> **WHAT THIS TASK INVOLVES**: Copy, word for word, the lines of the listing below from the line with "IN DEN WARENKORB - 39,00 €" up to and including the line with "5.1 管理図の特徴と種類". Drop the pictures.

> **DATA RECORDS**:
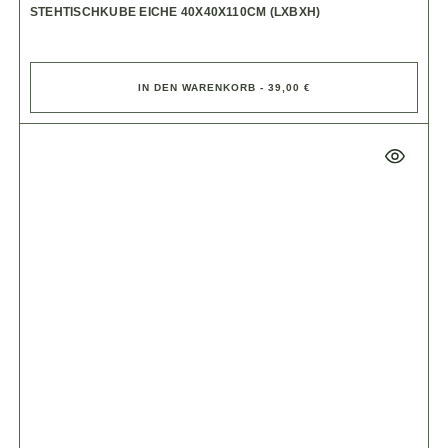
STEHTISCHKUBE EICHE 40X40X110CM (LXBXH)
IN DEN WARENKORB - 39,00 €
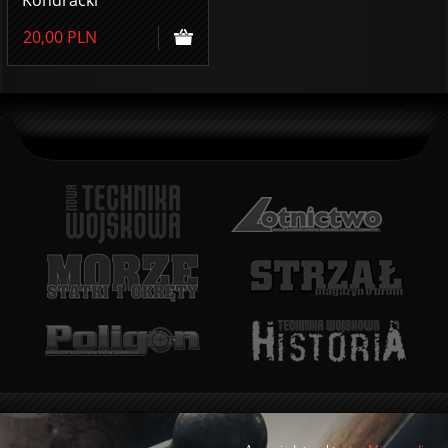
Kondracki
20,00
PLN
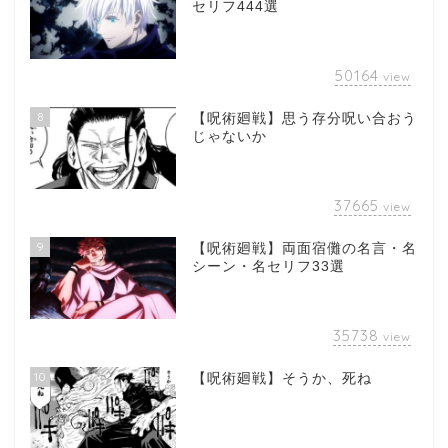
セリフ444選
50164
view
8
【呪術廻戦】思う存分呪い合おう
じゃないか
37665
view
9
【呪術廻戦】両面宿儺の名言・名
シーン・名セリフ33選
35738
view
10
【呪術廻戦】そうか、死ね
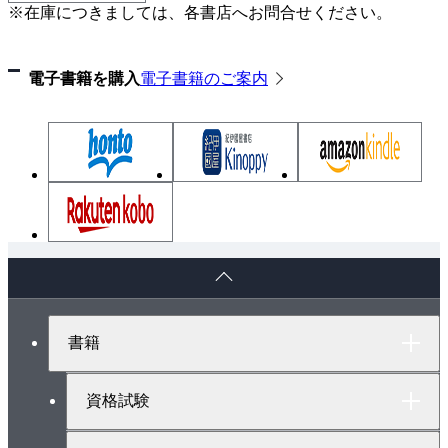
※在庫につきましては、各書店へお問合せください。
4.7 PDPC法
4.8 マトリックス・データ解析法
電子書籍を購入
電子書籍のご案内
理解度確認／練習
5章 管理図
5.1 管理図の特徴と種類
5.2 (Xbar)-R管理図
5.3 np管理図とp管理図
5.4 管理図の読み方
ペ
理解度確認／練習
ー
ジ
ト
6章 工程能力指数・相関分析
書籍
ッ
6.1 工程能力指数
プ
6.2 相関分析
へ
資格試験
理解度確認／練習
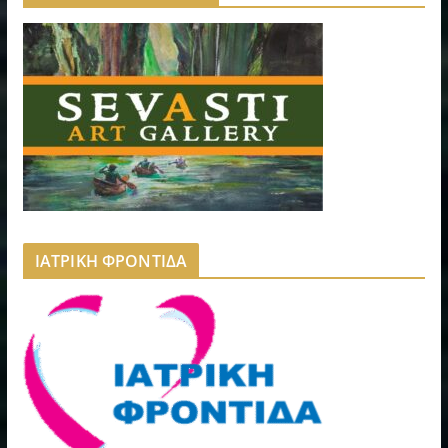
ΙΑΤΡΙΚΗ ΦΡΟΝΤΙΔΑ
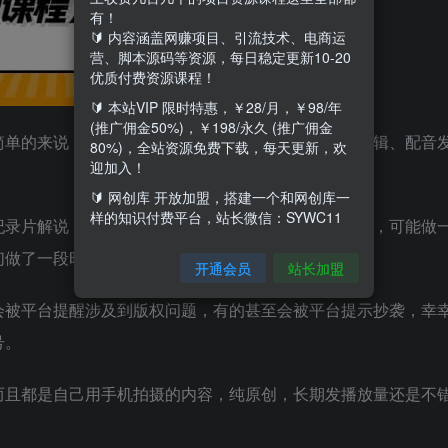
有！
🔰 内容涵盖网赚项目、引流技术、电商运
营、脚本源码等资源，每日稳定更新10-20
优质付费资源课程！
🔰 本站VIP 限时特惠，￥28/月，￥98/年
(推广佣金50%)，￥198/永久 (推广佣金
简单的来说：就是通过自己的实拍视频，把视频通过剪辑、配音
80%)，全站资源免费下载，每天更新，欢
迎加入！
🔰 网创库 开放加盟，搭建一个和网创库一
样的知识付费平台，站长微信：SYWC11
纪录片解说，但是这两个解决说是非常耗费时间和精力，可能做
们做了一段时间就放弃了，只赚了点员工工资。
开通会员
站长加盟
会被平台提醒涉及到版权问题，有的甚至会被平台提示抄袭，幸
号。
而且都是自己用手机拍摄的内容，纯原创，长期发播放量还是不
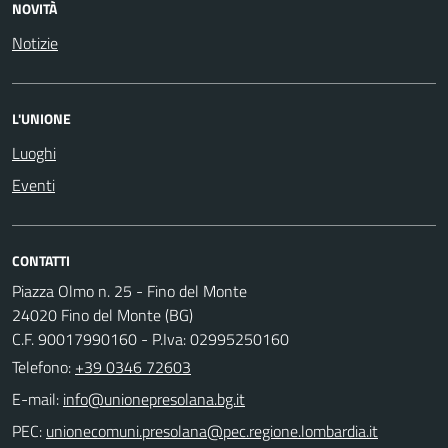
NOVITÀ
Notizie
L'UNIONE
Luoghi
Eventi
CONTATTI
Piazza Olmo n. 25 - Fino del Monte
24020 Fino del Monte (BG)
C.F. 90017990160 - P.Iva: 02995250160
Telefono:
+39 0346 72603
E-mail:
PEC:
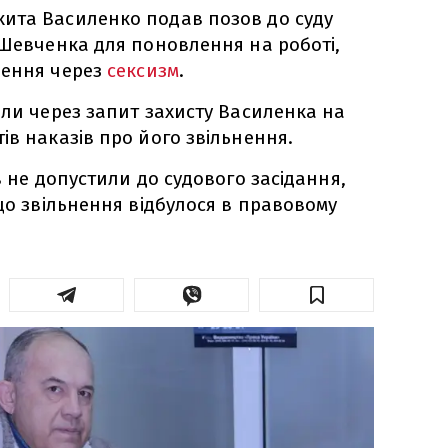
ита Василенко подав позов до суду
 Шевченка для поновлення на роботі,
нення через
сексизм
.
али через запит захисту Василенка на
ів наказів про його звільнення.
в не допустили до судового засідання,
 що звільнення відбулося в правовому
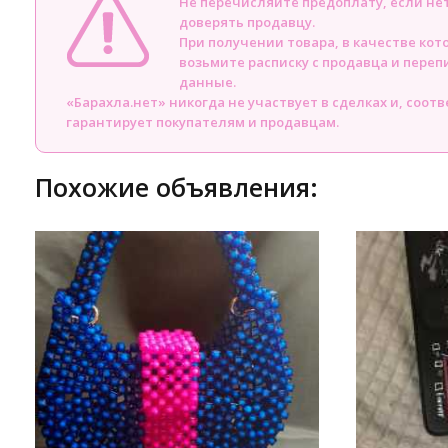
Не перечисляйте предоплату, если н
доверять продавцу.
При получении товара, в качестве кот
возьмите расписку с продавца и пере
данные.
«Барахла.нет» никогда не участвует в сделках и, соот
гарантирует покупателям и продавцам.
Похожие объявления:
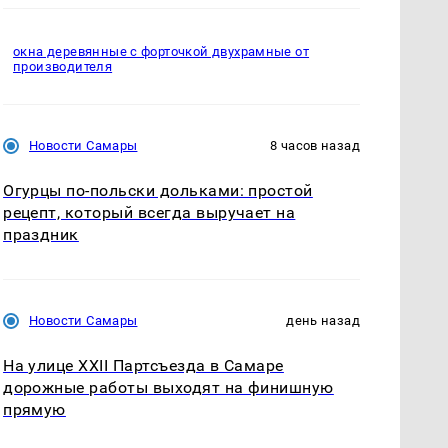
окна деревянные с форточкой двухрамные от
производителя
Новости Самары
8 часов назад
Огурцы по‑польски дольками: простой
рецепт, который всегда выручает на
праздник
Новости Самары
день назад
На улице XXII Партсъезда в Самаре
дорожные работы выходят на финишную
прямую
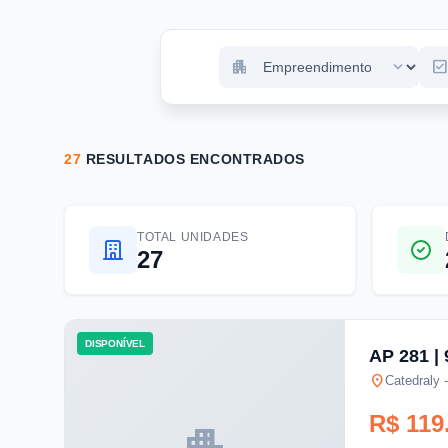
apartment
expand_more
check_bo
27
RESULTADOS ENCONTRADOS
TOTAL UNIDADES
27
DISPONÍVEL
AP 281 | 
location_on
Catedraly 
R$ 119
apartment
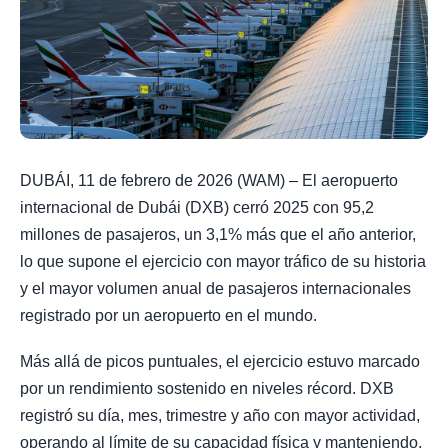
DUBÁI, 11 de febrero de 2026 (WAM) – El aeropuerto
internacional de Dubái (DXB) cerró 2025 con 95,2
millones de pasajeros, un 3,1% más que el año anterior,
lo que supone el ejercicio con mayor tráfico de su historia
y el mayor volumen anual de pasajeros internacionales
registrado por un aeropuerto en el mundo.
Más allá de picos puntuales, el ejercicio estuvo marcado
por un rendimiento sostenido en niveles récord. DXB
registró su día, mes, trimestre y año con mayor actividad,
operando al límite de su capacidad física y manteniendo,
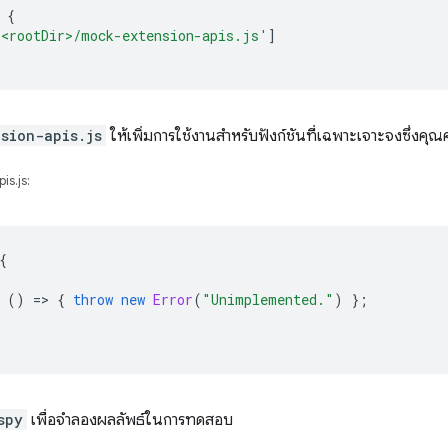
{
'<rootDir>/mock-extension-apis.js'
]
sion-apis.js
ให้เพิ่มการใช้งานสําหรับฟังก์ชันที่เฉพาะเจาะจงซึ่งคุณค
s.js:
{
()
=
>
{
throw
new
Error
(
"Unimplemented."
)
};
spy
เพื่อจำลองผลลัพธ์ในการทดสอบ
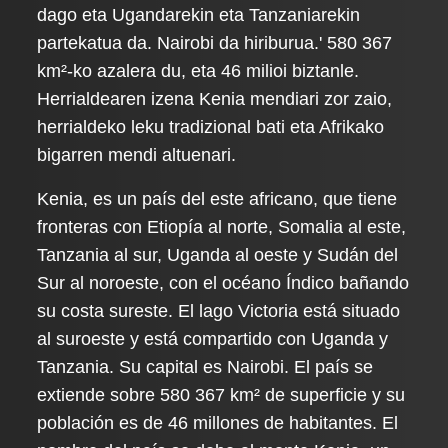
dago eta Ugandarekin eta Tanzaniarekin
partekatua da. Nairobi da hiriburua.' 580 367
km²-ko azalera du, eta 46 milioi biztanle.
Herrialdearen izena Kenia mendiari zor zaio,
herrialdeko leku tradizional bati eta Afrikako
bigarren mendi altuenari.
Kenia, es un país del este africano, que tiene
fronteras con Etiopía al norte, Somalia al este,
Tanzania al sur, Uganda al oeste y Sudán del
Sur al noroeste, con el océano Índico bañando
su costa sureste. El lago Victoria está situado
al suroeste y está compartido con Uganda y
Tanzania. Su capital es Nairobi. El país se
extiende sobre 580 367 km² de superficie y su
población es de 46 millones de habitantes. El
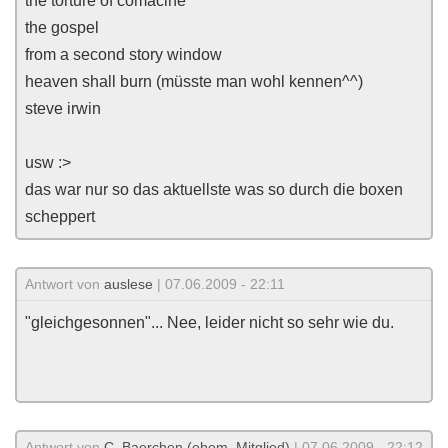
the torture of comacine
the gospel
from a second story window
heaven shall burn (müsste man wohl kennen^^)
steve irwin
usw :>
das war nur so das aktuellste was so durch die boxen
scheppert
Antwort von
auslese
| 07.06.2009 - 22:11
"gleichgesonnen"... Nee, leider nicht so sehr wie du.
Antwort von
C. Baerchen (ehem. Mitglied)
| 07.06.2009 - 22:12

> **YOUR RESPONSE**:
IN DEN WARENKORB - 39,00 €
Kondracki
20,00
PLN
セリフ444選
50164
view
8
【呪術廻戦】思う存分呪い合おう
じゃないか
37665
view
9
【呪術廻戦】両面宿儺の名言・名
シーン・名セリフ33選
35738
view
10
【呪術廻戦】そうか、死ね
※在庫につきましては、各書店へお問合せください。
4.7 PDPC法
4.8 マトリックス・データ解析法
電子書籍を購入
電子書籍のご案内
理解度確認／練習
5章 管理図
5.1 管理図の特徴と種類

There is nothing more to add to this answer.